Giuseppe Conte ritiene che la Commissione non abbia considerato correttamente l'impatto che le manovre previste dal governo avranno sull'economia italiana (lo slittamento in avanti di quota 100, il reddito di cittadinanza, l'effetto di 'retroazione' della maggiore crescita economica sulle entrate fiscali) e parla di «scenari inverosimili» presagiti dai tecnici europei. Il ministro dell'Economia Giovanni Tria, sulla stessa linea del presidente del consiglio, afferma invece che le stime della Commissione europea derivano da una «defaillance tecnica». Quindi, fermo restando il dialogo con l'Europa, il numero in cui il governo italiano continua a credere per il deficit e' il 2,4%, tetto massimo di disavanzo autorizzato dal Parlamento.

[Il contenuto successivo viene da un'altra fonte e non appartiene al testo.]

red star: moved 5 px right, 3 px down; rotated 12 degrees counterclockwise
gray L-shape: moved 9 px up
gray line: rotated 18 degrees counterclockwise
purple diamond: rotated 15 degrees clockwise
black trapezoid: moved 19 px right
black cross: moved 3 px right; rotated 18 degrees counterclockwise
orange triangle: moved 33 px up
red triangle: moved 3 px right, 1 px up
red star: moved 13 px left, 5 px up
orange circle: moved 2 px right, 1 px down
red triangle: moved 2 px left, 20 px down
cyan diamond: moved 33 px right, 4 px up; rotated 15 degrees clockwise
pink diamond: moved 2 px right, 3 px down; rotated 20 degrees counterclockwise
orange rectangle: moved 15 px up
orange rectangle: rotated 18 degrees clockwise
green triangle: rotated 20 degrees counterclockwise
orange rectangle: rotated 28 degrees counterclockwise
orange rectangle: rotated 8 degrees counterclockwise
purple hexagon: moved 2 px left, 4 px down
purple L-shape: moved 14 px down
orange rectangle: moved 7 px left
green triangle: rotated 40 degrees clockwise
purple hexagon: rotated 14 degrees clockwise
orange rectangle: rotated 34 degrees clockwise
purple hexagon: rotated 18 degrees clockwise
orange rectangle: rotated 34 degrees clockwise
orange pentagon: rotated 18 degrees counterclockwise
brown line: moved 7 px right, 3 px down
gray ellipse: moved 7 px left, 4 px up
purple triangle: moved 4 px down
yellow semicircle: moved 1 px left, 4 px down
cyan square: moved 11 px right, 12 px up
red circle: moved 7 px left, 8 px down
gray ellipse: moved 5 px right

Il Commissario europeo agli Affari economici Pierre Moscovici espone le basi dei calcoli di Bruxelles: il maggior costo degli interessi sul debito, legato all'aumento dei tassi di interesse, e alle minori entrate fiscali determinate da una crescita economica inferiore a quella ipotizzata dal governo gialloverde, sarebbero i fattori determinanti l'atteso 2,9%.

Il presidente della Repubblica Sergio Mattarella avverte che la tutela delle imprese e delle famiglie italiane deve essere considerata all'interno di un "equilibrio dinamico", che va «continuamente verificato guardando cio' che accade fuori da noi, nella Ue, che resta vitale per il nostro futuro».